(Records to process begins)

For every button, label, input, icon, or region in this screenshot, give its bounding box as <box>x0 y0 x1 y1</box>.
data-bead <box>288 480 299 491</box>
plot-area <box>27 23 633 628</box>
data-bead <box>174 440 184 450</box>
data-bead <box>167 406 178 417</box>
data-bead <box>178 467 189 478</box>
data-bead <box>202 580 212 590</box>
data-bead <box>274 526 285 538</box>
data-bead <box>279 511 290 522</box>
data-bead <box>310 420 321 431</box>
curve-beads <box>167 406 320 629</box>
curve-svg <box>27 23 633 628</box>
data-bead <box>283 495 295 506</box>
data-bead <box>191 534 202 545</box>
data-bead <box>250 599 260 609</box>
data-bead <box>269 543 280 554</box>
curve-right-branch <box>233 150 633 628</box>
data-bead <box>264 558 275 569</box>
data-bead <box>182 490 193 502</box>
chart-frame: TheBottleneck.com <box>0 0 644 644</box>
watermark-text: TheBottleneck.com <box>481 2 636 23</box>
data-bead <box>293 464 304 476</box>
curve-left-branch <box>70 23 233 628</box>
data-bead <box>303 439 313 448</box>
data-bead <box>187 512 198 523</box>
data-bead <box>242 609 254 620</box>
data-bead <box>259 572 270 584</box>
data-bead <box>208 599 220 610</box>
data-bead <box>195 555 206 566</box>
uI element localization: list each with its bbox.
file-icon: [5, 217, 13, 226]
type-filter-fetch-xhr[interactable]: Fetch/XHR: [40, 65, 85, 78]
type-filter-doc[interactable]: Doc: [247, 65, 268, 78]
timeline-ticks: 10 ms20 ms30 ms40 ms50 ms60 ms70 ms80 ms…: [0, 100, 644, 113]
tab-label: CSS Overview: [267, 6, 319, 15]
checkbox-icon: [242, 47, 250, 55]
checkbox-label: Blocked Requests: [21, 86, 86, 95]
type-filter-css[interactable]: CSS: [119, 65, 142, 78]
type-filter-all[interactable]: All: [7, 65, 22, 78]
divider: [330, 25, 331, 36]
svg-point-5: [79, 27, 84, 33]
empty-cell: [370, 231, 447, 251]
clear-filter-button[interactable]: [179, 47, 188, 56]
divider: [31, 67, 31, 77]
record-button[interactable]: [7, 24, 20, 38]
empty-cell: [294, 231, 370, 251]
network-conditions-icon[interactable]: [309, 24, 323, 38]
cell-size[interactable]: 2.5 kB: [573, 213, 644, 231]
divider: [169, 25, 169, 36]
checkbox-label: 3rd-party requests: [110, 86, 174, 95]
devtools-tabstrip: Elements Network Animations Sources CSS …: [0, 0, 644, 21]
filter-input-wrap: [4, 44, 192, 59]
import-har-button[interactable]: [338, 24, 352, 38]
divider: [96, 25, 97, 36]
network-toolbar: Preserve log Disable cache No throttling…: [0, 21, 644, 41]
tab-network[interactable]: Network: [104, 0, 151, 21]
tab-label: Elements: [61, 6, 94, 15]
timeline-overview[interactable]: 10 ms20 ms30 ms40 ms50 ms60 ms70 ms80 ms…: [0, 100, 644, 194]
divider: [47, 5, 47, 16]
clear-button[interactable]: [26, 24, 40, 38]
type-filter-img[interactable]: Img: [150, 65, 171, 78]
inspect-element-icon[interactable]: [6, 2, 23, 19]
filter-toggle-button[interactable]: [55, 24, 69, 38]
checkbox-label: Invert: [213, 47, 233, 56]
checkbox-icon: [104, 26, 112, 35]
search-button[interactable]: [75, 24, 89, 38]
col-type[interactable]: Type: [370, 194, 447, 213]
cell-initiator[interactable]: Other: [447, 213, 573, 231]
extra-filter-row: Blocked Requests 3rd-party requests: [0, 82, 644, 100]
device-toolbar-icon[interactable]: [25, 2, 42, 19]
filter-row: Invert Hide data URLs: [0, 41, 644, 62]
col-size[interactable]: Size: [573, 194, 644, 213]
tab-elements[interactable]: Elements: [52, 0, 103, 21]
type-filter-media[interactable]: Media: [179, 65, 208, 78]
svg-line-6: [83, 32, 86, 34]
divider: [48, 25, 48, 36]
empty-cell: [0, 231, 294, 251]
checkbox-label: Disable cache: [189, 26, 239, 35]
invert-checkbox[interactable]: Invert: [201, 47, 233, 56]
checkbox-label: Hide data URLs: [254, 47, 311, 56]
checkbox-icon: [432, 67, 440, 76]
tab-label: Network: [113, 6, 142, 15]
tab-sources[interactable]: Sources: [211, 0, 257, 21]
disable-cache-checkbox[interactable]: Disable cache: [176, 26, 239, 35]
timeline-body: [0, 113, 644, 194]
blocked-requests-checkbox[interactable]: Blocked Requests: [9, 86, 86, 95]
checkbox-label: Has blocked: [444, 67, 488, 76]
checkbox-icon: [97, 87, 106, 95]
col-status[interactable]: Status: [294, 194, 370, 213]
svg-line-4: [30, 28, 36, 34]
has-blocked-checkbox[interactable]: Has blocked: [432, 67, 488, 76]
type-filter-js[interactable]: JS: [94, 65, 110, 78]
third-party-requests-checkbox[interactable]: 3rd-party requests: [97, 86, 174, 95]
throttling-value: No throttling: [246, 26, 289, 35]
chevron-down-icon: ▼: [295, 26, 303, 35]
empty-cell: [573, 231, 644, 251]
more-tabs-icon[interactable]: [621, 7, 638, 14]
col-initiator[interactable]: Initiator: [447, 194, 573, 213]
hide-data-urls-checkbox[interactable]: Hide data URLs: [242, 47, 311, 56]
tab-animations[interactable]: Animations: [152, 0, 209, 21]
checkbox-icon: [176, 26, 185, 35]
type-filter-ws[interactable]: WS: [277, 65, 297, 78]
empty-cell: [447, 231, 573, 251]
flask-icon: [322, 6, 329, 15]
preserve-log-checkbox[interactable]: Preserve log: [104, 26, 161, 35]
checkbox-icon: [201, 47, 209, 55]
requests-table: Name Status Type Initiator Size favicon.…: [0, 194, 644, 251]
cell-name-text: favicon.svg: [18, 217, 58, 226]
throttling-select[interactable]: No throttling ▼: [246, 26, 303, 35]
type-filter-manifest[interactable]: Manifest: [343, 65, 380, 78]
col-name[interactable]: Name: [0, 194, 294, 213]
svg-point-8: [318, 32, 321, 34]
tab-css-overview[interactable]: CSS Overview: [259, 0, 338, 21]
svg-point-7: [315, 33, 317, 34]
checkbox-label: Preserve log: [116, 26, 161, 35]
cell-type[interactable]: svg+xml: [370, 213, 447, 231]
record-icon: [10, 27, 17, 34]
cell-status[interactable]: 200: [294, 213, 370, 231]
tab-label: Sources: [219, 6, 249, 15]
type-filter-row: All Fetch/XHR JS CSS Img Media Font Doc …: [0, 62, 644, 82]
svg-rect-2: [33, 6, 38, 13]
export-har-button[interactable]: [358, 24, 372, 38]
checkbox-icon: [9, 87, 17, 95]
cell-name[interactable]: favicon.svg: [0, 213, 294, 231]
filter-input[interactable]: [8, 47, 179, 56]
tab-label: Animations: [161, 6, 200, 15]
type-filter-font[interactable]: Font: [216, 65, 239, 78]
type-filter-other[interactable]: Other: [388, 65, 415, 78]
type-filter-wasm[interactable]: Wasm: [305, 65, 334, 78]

(Records to process ends)

> _Task item_
For this exercise, output the records in full, exactly.

> _Solution to this exercise_
For every button, label, input, icon, or region in this screenshot, give its bounding box as <box>x0 y0 x1 y1</box>.
data-bead <box>288 480 299 491</box>
plot-area <box>27 23 633 628</box>
data-bead <box>174 440 184 450</box>
data-bead <box>167 406 178 417</box>
data-bead <box>178 467 189 478</box>
data-bead <box>202 580 212 590</box>
data-bead <box>274 526 285 538</box>
data-bead <box>279 511 290 522</box>
data-bead <box>310 420 321 431</box>
curve-beads <box>167 406 320 629</box>
curve-svg <box>27 23 633 628</box>
data-bead <box>283 495 295 506</box>
data-bead <box>191 534 202 545</box>
data-bead <box>250 599 260 609</box>
data-bead <box>269 543 280 554</box>
curve-right-branch <box>233 150 633 628</box>
data-bead <box>264 558 275 569</box>
data-bead <box>182 490 193 502</box>
chart-frame: TheBottleneck.com <box>0 0 644 644</box>
watermark-text: TheBottleneck.com <box>481 2 636 23</box>
data-bead <box>293 464 304 476</box>
curve-left-branch <box>70 23 233 628</box>
data-bead <box>303 439 313 448</box>
data-bead <box>187 512 198 523</box>
data-bead <box>242 609 254 620</box>
data-bead <box>259 572 270 584</box>
data-bead <box>208 599 220 610</box>
data-bead <box>195 555 206 566</box>
uI element localization: list each with its bbox.
file-icon: [5, 217, 13, 226]
type-filter-fetch-xhr[interactable]: Fetch/XHR: [40, 65, 85, 78]
type-filter-doc[interactable]: Doc: [247, 65, 268, 78]
timeline-ticks: 10 ms20 ms30 ms40 ms50 ms60 ms70 ms80 ms…: [0, 100, 644, 113]
tab-label: CSS Overview: [267, 6, 319, 15]
checkbox-icon: [242, 47, 250, 55]
checkbox-label: Blocked Requests: [21, 86, 86, 95]
type-filter-css[interactable]: CSS: [119, 65, 142, 78]
type-filter-all[interactable]: All: [7, 65, 22, 78]
divider: [330, 25, 331, 36]
svg-point-5: [79, 27, 84, 33]
empty-cell: [370, 231, 447, 251]
clear-filter-button[interactable]: [179, 47, 188, 56]
divider: [31, 67, 31, 77]
record-button[interactable]: [7, 24, 20, 38]
empty-cell: [294, 231, 370, 251]
network-conditions-icon[interactable]: [309, 24, 323, 38]
cell-size[interactable]: 2.5 kB: [573, 213, 644, 231]
divider: [169, 25, 169, 36]
checkbox-label: 3rd-party requests: [110, 86, 174, 95]
devtools-tabstrip: Elements Network Animations Sources CSS …: [0, 0, 644, 21]
filter-input-wrap: [4, 44, 192, 59]
import-har-button[interactable]: [338, 24, 352, 38]
divider: [96, 25, 97, 36]
network-toolbar: Preserve log Disable cache No throttling…: [0, 21, 644, 41]
tab-network[interactable]: Network: [104, 0, 151, 21]
tab-label: Elements: [61, 6, 94, 15]
timeline-overview[interactable]: 10 ms20 ms30 ms40 ms50 ms60 ms70 ms80 ms…: [0, 100, 644, 194]
divider: [47, 5, 47, 16]
clear-button[interactable]: [26, 24, 40, 38]
type-filter-img[interactable]: Img: [150, 65, 171, 78]
inspect-element-icon[interactable]: [6, 2, 23, 19]
filter-toggle-button[interactable]: [55, 24, 69, 38]
checkbox-label: Invert: [213, 47, 233, 56]
checkbox-icon: [104, 26, 112, 35]
search-button[interactable]: [75, 24, 89, 38]
col-type[interactable]: Type: [370, 194, 447, 213]
cell-initiator[interactable]: Other: [447, 213, 573, 231]
extra-filter-row: Blocked Requests 3rd-party requests: [0, 82, 644, 100]
device-toolbar-icon[interactable]: [25, 2, 42, 19]
filter-row: Invert Hide data URLs: [0, 41, 644, 62]
col-size[interactable]: Size: [573, 194, 644, 213]
tab-elements[interactable]: Elements: [52, 0, 103, 21]
type-filter-media[interactable]: Media: [179, 65, 208, 78]
svg-line-6: [83, 32, 86, 34]
divider: [48, 25, 48, 36]
empty-cell: [0, 231, 294, 251]
checkbox-label: Disable cache: [189, 26, 239, 35]
invert-checkbox[interactable]: Invert: [201, 47, 233, 56]
checkbox-label: Hide data URLs: [254, 47, 311, 56]
checkbox-icon: [432, 67, 440, 76]
tab-label: Network: [113, 6, 142, 15]
tab-sources[interactable]: Sources: [211, 0, 257, 21]
disable-cache-checkbox[interactable]: Disable cache: [176, 26, 239, 35]
timeline-body: [0, 113, 644, 194]
blocked-requests-checkbox[interactable]: Blocked Requests: [9, 86, 86, 95]
checkbox-label: Has blocked: [444, 67, 488, 76]
checkbox-icon: [97, 87, 106, 95]
col-status[interactable]: Status: [294, 194, 370, 213]
svg-line-4: [30, 28, 36, 34]
has-blocked-checkbox[interactable]: Has blocked: [432, 67, 488, 76]
type-filter-js[interactable]: JS: [94, 65, 110, 78]
third-party-requests-checkbox[interactable]: 3rd-party requests: [97, 86, 174, 95]
throttling-value: No throttling: [246, 26, 289, 35]
chevron-down-icon: ▼: [295, 26, 303, 35]
empty-cell: [573, 231, 644, 251]
more-tabs-icon[interactable]: [621, 7, 638, 14]
col-initiator[interactable]: Initiator: [447, 194, 573, 213]
hide-data-urls-checkbox[interactable]: Hide data URLs: [242, 47, 311, 56]
tab-animations[interactable]: Animations: [152, 0, 209, 21]
checkbox-icon: [176, 26, 185, 35]
type-filter-ws[interactable]: WS: [277, 65, 297, 78]
empty-cell: [447, 231, 573, 251]
flask-icon: [322, 6, 329, 15]
preserve-log-checkbox[interactable]: Preserve log: [104, 26, 161, 35]
checkbox-icon: [201, 47, 209, 55]
requests-table: Name Status Type Initiator Size favicon.…: [0, 194, 644, 251]
cell-name-text: favicon.svg: [18, 217, 58, 226]
throttling-select[interactable]: No throttling ▼: [246, 26, 303, 35]
type-filter-manifest[interactable]: Manifest: [343, 65, 380, 78]
col-name[interactable]: Name: [0, 194, 294, 213]
svg-point-8: [318, 32, 321, 34]
tab-css-overview[interactable]: CSS Overview: [259, 0, 338, 21]
svg-point-7: [315, 33, 317, 34]
checkbox-label: Preserve log: [116, 26, 161, 35]
cell-type[interactable]: svg+xml: [370, 213, 447, 231]
record-icon: [10, 27, 17, 34]
cell-status[interactable]: 200: [294, 213, 370, 231]
tab-label: Sources: [219, 6, 249, 15]
type-filter-row: All Fetch/XHR JS CSS Img Media Font Doc …: [0, 62, 644, 82]
svg-rect-2: [33, 6, 38, 13]
export-har-button[interactable]: [358, 24, 372, 38]
checkbox-icon: [9, 87, 17, 95]
cell-name[interactable]: favicon.svg: [0, 213, 294, 231]
filter-input[interactable]: [8, 47, 179, 56]
tab-label: Animations: [161, 6, 200, 15]
type-filter-font[interactable]: Font: [216, 65, 239, 78]
type-filter-other[interactable]: Other: [388, 65, 415, 78]
type-filter-wasm[interactable]: Wasm: [305, 65, 334, 78]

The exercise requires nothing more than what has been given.